### Your instructions
Go through the entries below and print, exactly, the lines starting at the one with "Tristezza prolungata" and ending at the one with "cambiamento importante nella tua vita", keeping both ends and no others.

Extracted page text data:
-----

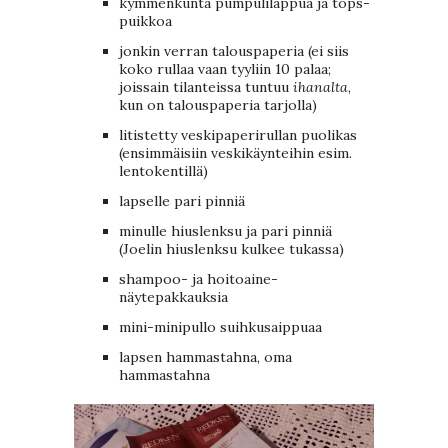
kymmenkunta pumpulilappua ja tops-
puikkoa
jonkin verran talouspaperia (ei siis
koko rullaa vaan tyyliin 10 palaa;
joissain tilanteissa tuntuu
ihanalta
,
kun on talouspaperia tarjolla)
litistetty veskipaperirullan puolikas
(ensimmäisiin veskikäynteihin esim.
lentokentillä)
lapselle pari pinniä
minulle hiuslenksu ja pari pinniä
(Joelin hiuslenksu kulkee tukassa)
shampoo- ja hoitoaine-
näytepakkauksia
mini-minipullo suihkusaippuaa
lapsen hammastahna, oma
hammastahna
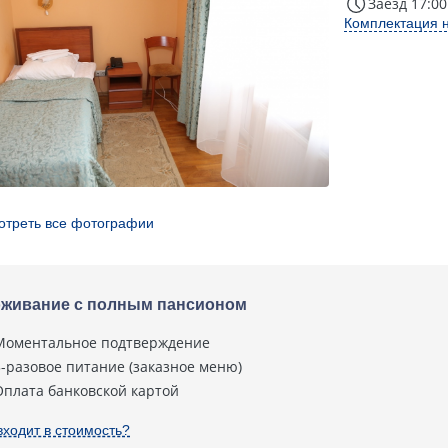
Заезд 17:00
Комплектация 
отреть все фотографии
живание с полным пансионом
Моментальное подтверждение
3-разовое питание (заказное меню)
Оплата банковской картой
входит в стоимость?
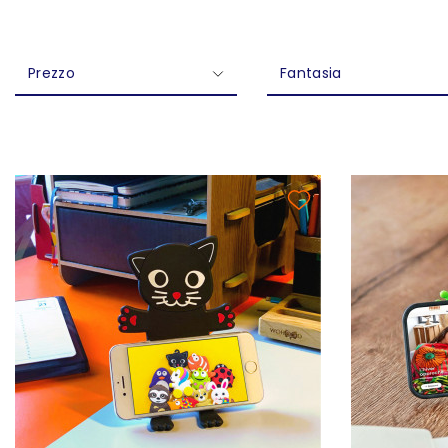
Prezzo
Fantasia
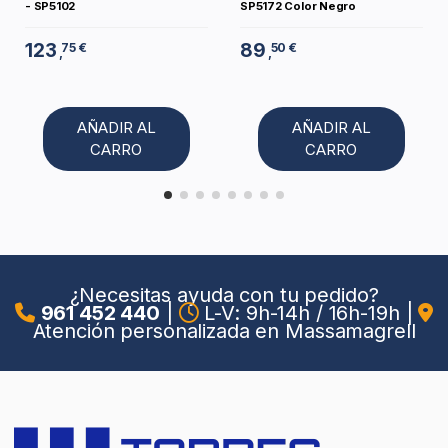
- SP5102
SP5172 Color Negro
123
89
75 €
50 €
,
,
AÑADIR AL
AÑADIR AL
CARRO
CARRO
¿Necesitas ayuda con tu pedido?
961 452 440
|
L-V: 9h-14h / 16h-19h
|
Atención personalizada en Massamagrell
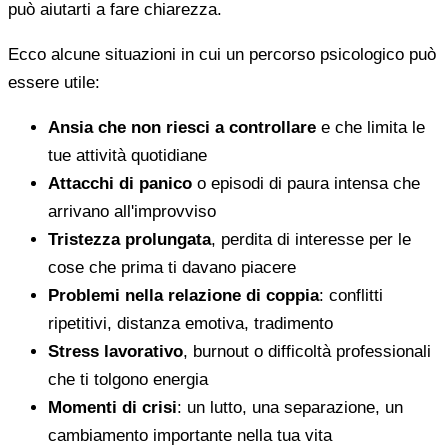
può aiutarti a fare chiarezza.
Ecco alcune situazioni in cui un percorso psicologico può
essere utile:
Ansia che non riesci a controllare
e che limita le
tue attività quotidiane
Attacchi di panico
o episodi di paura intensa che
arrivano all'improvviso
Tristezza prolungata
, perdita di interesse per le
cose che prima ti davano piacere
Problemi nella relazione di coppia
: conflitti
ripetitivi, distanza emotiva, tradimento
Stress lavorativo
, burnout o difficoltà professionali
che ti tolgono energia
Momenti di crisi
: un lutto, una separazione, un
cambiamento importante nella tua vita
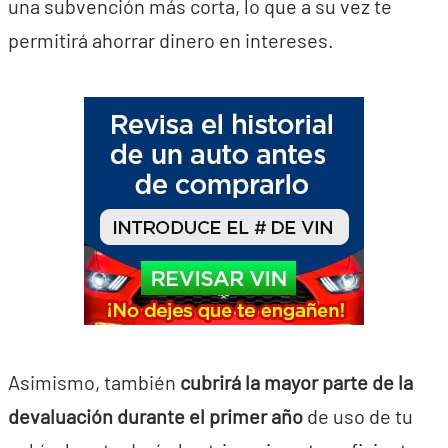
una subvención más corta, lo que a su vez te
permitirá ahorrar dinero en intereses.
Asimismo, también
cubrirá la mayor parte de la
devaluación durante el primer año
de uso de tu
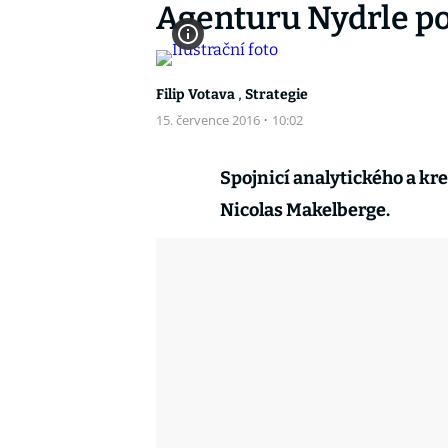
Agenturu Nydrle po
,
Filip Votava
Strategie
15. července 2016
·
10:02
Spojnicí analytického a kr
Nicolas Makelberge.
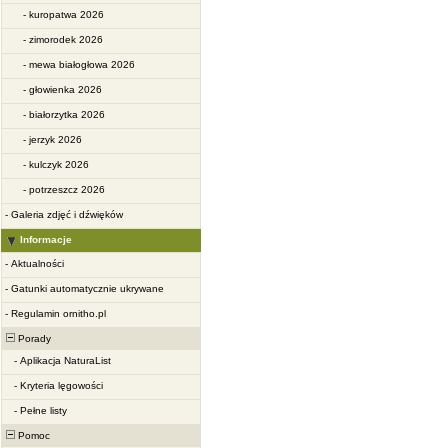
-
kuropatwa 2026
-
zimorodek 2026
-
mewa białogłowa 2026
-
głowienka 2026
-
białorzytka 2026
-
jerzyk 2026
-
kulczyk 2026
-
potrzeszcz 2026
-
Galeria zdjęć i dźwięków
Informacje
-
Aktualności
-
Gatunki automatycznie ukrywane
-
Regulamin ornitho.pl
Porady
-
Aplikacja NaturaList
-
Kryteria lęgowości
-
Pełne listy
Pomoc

-----

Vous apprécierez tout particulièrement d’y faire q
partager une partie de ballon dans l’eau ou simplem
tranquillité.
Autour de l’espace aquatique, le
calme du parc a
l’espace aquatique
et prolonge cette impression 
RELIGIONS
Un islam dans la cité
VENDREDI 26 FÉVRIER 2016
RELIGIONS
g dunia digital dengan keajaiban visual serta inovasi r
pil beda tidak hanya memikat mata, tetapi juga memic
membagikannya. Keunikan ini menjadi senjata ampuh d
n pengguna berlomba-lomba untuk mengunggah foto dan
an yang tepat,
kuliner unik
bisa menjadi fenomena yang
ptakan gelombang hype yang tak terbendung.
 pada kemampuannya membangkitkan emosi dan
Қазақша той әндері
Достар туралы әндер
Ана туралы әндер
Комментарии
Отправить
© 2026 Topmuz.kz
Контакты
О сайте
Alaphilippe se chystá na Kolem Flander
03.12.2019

-----

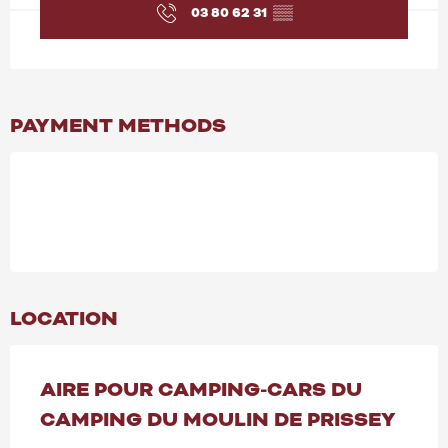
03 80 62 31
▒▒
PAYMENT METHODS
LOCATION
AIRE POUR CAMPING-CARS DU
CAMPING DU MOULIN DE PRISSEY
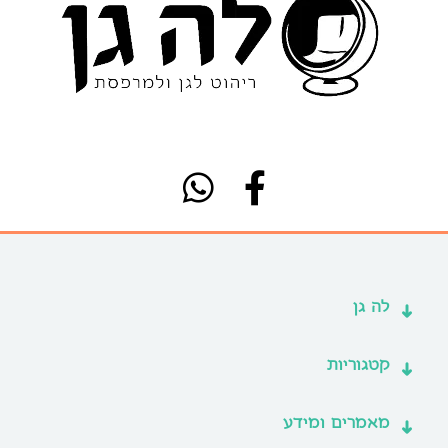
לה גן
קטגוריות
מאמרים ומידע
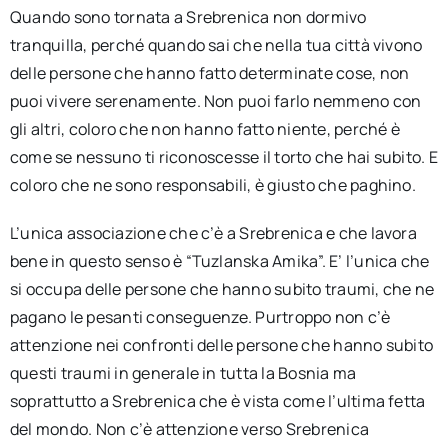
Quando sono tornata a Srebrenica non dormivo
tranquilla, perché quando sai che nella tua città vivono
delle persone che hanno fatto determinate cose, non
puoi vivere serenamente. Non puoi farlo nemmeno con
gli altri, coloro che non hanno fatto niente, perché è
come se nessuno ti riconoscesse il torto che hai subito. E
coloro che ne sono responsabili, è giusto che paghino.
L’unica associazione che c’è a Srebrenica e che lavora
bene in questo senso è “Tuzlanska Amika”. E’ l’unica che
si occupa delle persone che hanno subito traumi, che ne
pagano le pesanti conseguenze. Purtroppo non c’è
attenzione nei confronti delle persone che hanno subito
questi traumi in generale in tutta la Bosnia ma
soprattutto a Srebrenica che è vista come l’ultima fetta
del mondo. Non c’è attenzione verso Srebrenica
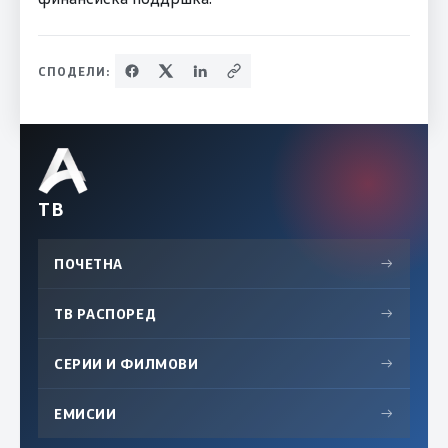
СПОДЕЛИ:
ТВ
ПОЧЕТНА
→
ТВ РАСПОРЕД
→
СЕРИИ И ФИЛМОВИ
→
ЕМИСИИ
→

-----

### Answer box
Tristezza prolungata
, perdita di interesse per le
cose che prima ti davano piacere
Problemi nella relazione di coppia
: conflitti
ripetitivi, distanza emotiva, tradimento
Stress lavorativo
, burnout o difficoltà professionali
che ti tolgono energia
Momenti di crisi
: un lutto, una separazione, un
cambiamento importante nella tua vita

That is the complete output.